In any case, those benefits aren’t going to be covered by low paid cabbage pickers and Walmart sweepers.
They will, however, help use up those benefits.
That still speaks for merit based immigration.

that is the story for the whole planet

as long as there is scarcity of resources, there will be conflict. theres plenty of food avail for everyone, if it could be adequately acquired and delivered. corrupt governments dont allow this as much ad they could

take a look at the largesse of the governments of every spot where population is supposedly the problem.

Seriously?

There’s only plenty of food and water for everyone if a world gov’t takes over and administers it worldwide.

That means the developed world is living on rations and being forced to give their food to the rest of the world.

That doesn’t even begin to address the problem of potable water.

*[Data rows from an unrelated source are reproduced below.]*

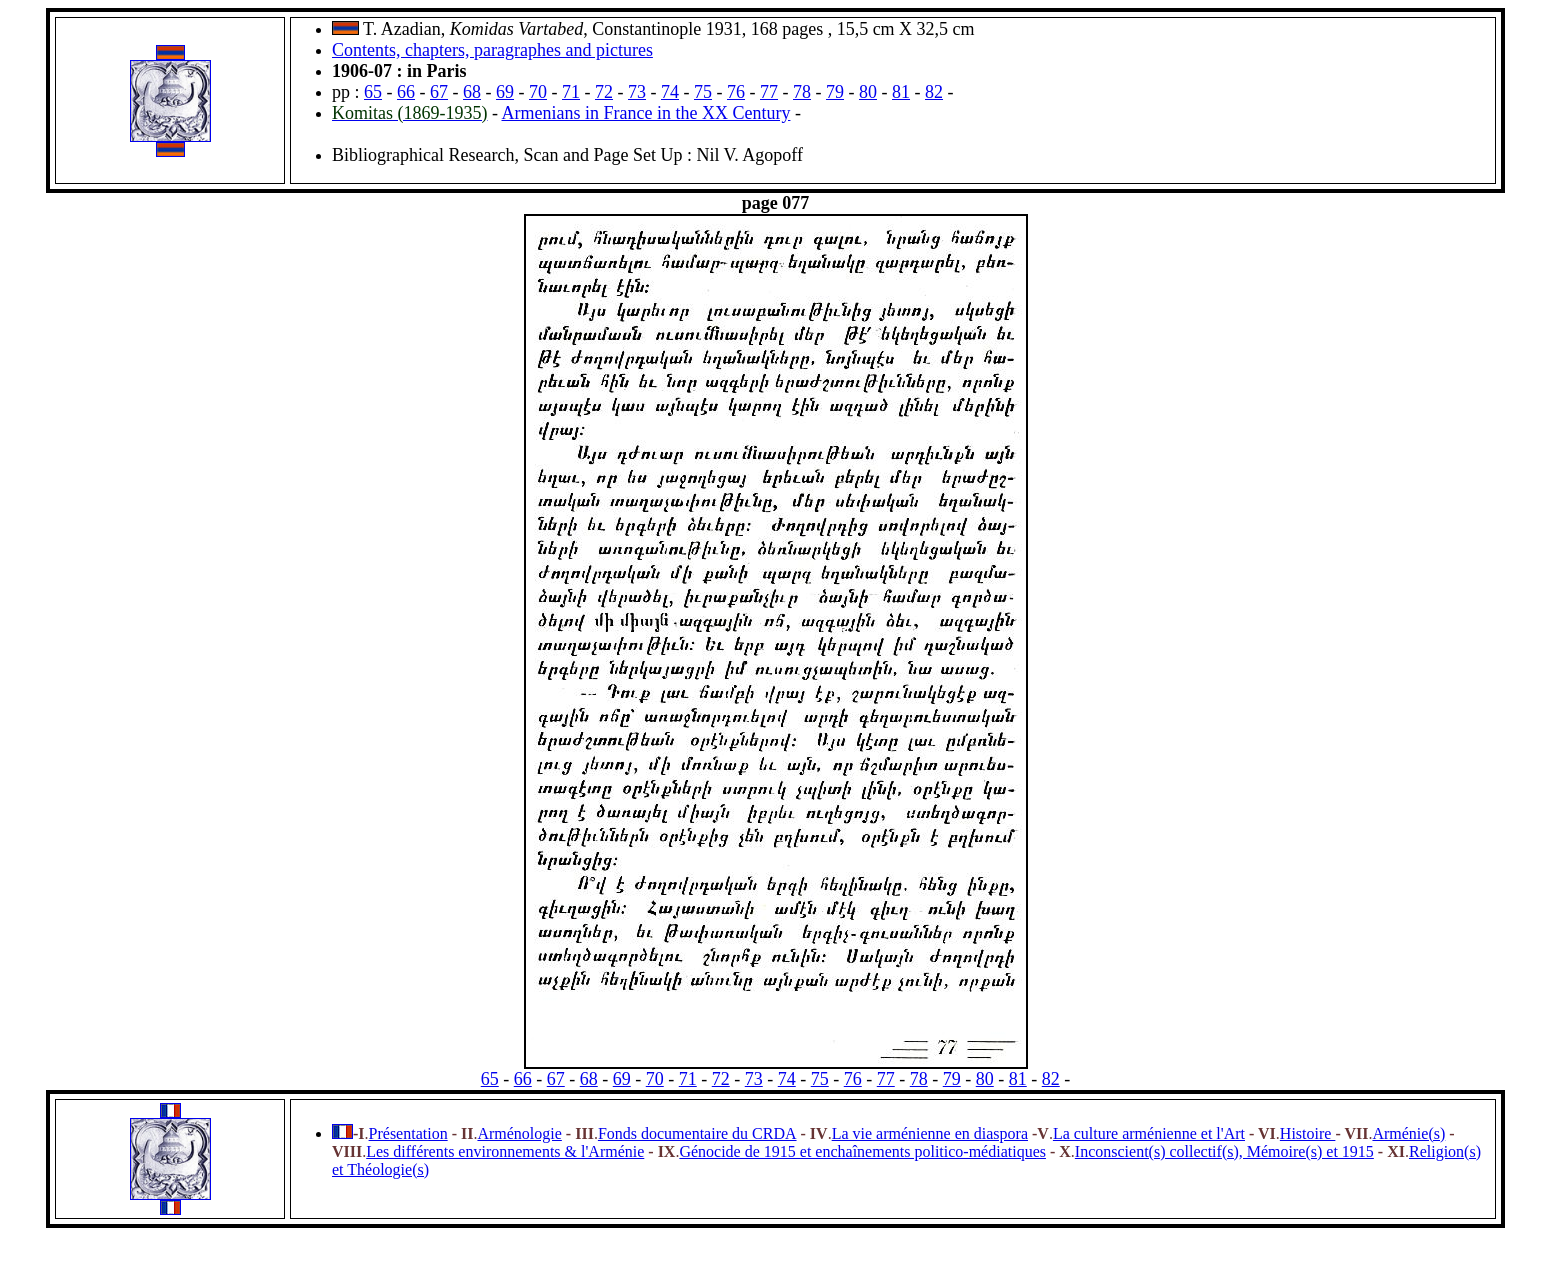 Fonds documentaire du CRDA (697, 1133)
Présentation (408, 1133)
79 (835, 92)
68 (472, 92)
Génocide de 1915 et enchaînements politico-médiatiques (862, 1151)
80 (868, 92)
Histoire (1308, 1133)
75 (703, 92)
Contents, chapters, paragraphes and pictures (492, 50)
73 (637, 92)
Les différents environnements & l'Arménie (505, 1151)
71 (571, 92)
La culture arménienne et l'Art (1149, 1133)
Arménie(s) (1408, 1133)
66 (406, 92)
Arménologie (519, 1133)
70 (538, 92)
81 (901, 92)
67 (439, 92)
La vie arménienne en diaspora (930, 1133)
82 (934, 92)
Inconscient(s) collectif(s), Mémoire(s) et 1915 (1224, 1151)
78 (802, 92)
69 (505, 92)
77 (769, 92)
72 (604, 92)
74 (670, 92)
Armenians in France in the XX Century (646, 113)
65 (373, 92)
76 (736, 92)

We cannot simply grow the population unchecked without it eventually crashing and when it does the casualties will be in the billions.

Would it not make a whole lot more sense to reduce the population to a sustainable level and manage our resources accordingly?

world government to solve all these problems?

oh boy…

reducing birth rates will not help anything. ever

i have described why

The system you are describing would be bound to ultimately fail. If not short term, then eventually, when the population of the US is a billion, two billion etc. Or do you foresee a population of a trillion going on a zillion?
Maybe to make big money in real estate it is best to have continual population growth. For the average person where GDP per capita and not total GDP is the issue, not so great.
And aren’t we being told all the time that there is an increasing problem of machines doing the work humans used to do…and that this will be increasing?

No you haven’t.

Falling birth rates are the answer, the only question is how we get there.

The US feeds more of the world than any other country but we’re not going to give it away for free in unlimited amounts forever.

Neither is any other country, it’s economic suicide.